By Yasin Ebrahim
Investing.com - Wall Street climbed on Monday, led by real estate and financial stocks as efforts to reopen the economy continued to underpin investor hopes of a quicker recovery in the second half of the year.
The Dow Jones Industrial Average rose 0.41%, or 103 points, the S&P 500 gained 0.54%, while the Nasdaq Composite added 0.83%.
Mass civil unrest across several states over the weekend did little to drown out investor optimism as financials continued to rack up gains after hitting a more than two-month high last week.
Real estate was also among the biggest gainers, led by Vornado Realty Trust (NYSE:VNO), Regency Centers (NASDAQ:REG), and Kimco Realty (NYSE:KIM), with the latter up more than 7% after JPMorgan upped its price target on the stock to $13 from $11.

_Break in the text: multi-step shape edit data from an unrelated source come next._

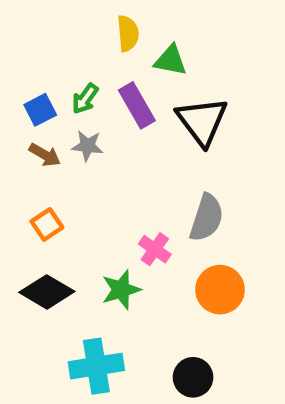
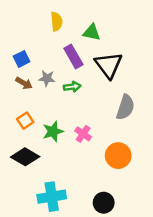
yellow semicircle: (128, 33) -> (57, 22), moved
green arrow: (85, 99) -> (72, 87), moved, turned -133
gray semicircle: (207, 218) -> (125, 107), moved
green star: (121, 290) -> (53, 131), moved

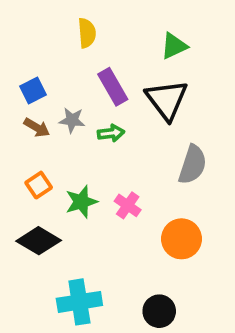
green triangle: (92, 32) -> (174, 46), moved, turned -36

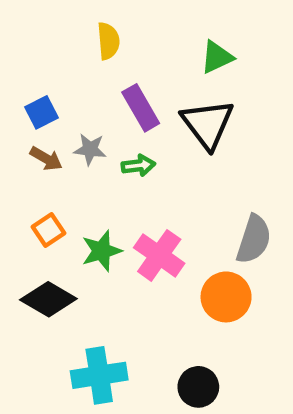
gray semicircle: (193, 165) -> (254, 239), moved
pink cross: (128, 205) -> (159, 255), size x1.5

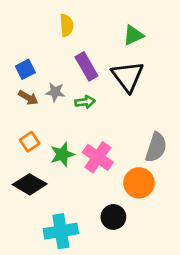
black circle: (198, 387) -> (113, 217), moved

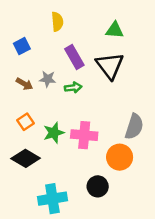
green triangle: (133, 35) -> (115, 30), turned 30
blue square: (25, 69) -> (22, 46), moved
pink cross: (98, 157) -> (84, 135), turned -30

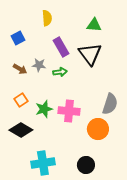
black circle: (98, 186) -> (86, 165), moved

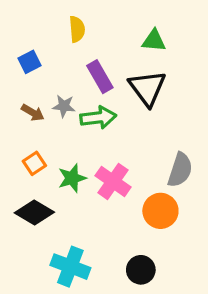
green arrow: (60, 72) -> (98, 118), size x1.5
pink cross: (69, 111) -> (113, 181), turned 30
cyan cross: (43, 163) -> (70, 267), turned 30

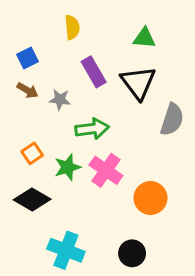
brown arrow: (33, 113) -> (28, 90), moved
green arrow: (98, 118) -> (92, 129), moved
gray semicircle: (180, 170) -> (172, 120), moved

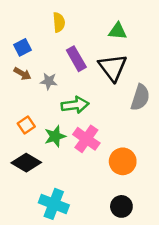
black circle: (132, 253) -> (121, 206), moved

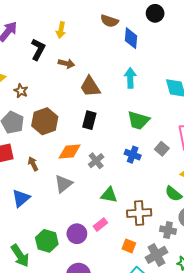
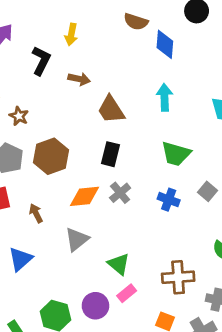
gray cross: (96, 161) -> (120, 193), moved
green triangle: (109, 195) -> (119, 264), moved, turned 30

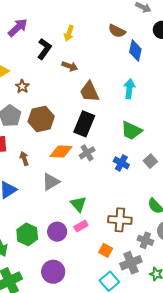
black rectangle: (110, 154) -> (84, 124), size x1.4

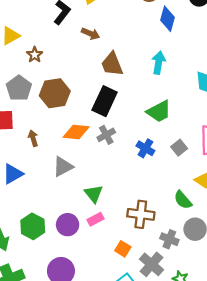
green trapezoid: (131, 131) -> (159, 111), turned -55
gray cross: (131, 263) -> (152, 264), turned -30

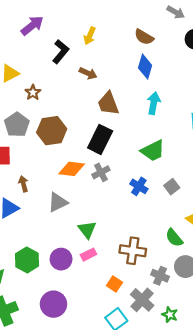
blue diamond: (167, 19) -> (145, 67), moved
brown arrow: (33, 138) -> (23, 184), moved

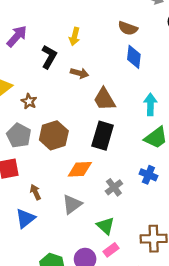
cyan arrow: (154, 103) -> (150, 104), moved
gray cross: (101, 172) -> (114, 187), moved

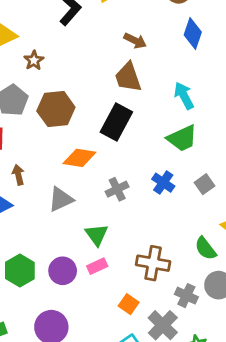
blue diamond: (134, 57) -> (193, 34), moved
brown arrow: (79, 73) -> (135, 41), moved
cyan arrow: (150, 104) -> (184, 96), turned -40

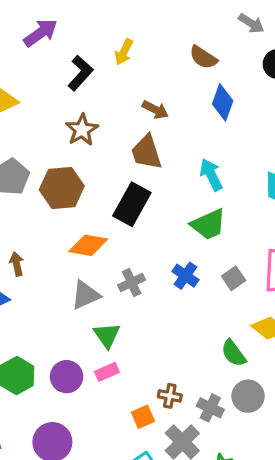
brown star: (34, 60) -> (82, 130), moved, size x1.4
gray triangle: (61, 199) -> (85, 295), moved
brown cross: (153, 263) -> (170, 396), moved, size x0.6
orange square: (129, 304) -> (143, 417), turned 30

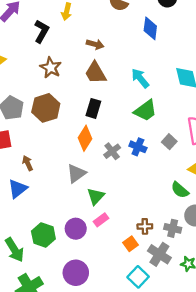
blue diamond: (223, 102) -> (150, 28), moved
black rectangle: (132, 204) -> (93, 108), size x0.7
orange diamond: (88, 245) -> (85, 138), moved, turned -55
gray cross: (132, 282) -> (112, 151), moved
green triangle: (107, 335) -> (96, 196), turned 30

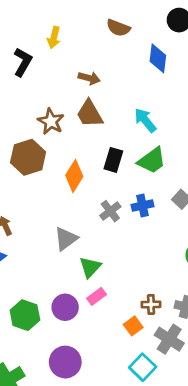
brown star: (51, 68) -> (51, 121), moved
black rectangle: (93, 108) -> (113, 160), moved
orange diamond: (85, 138) -> (74, 176), moved
blue cross: (138, 147) -> (142, 206), turned -35

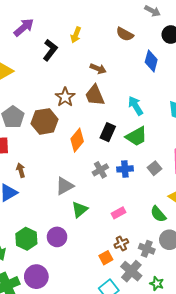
pink rectangle: (97, 296) -> (118, 213), moved
brown cross: (151, 304) -> (121, 244), turned -32
purple circle: (65, 362) -> (36, 277), moved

Healthcare, meanwhile, proved the exception to the gains on Wall Street, paced by a 7% decline in Pfizer (NYSE:PFE) after the pharmaceutical giant revealed disappointing data from its breast-cancer drug trial.
On the economic front, investors embraced signs of steadying manufacturing activity as the Institute for Supply Management’s manufacturing index for May rose to a reading of 43.1 from 41.5 in April.
The ISM index will "probably improve materially in June" as factories begin to reopen and as Boeing (NYSE:BA) resumes production of the 737 MAX, but a return to pre-Covid-19 levels remains some way off, Jefferies (NYSE:JEF) said.
U.S.-China trade tensions, meanwhile, remained elevated despite President Donald Trump refraining on Friday from imposing harsh sanctions on Beijing. The president said the U.S. would move to end Hong Kong's special status that grants the city favorable trade terms.
China ordered companies to temporarily halt imports of some U.S. farm goods, Bloomberg reported Monday.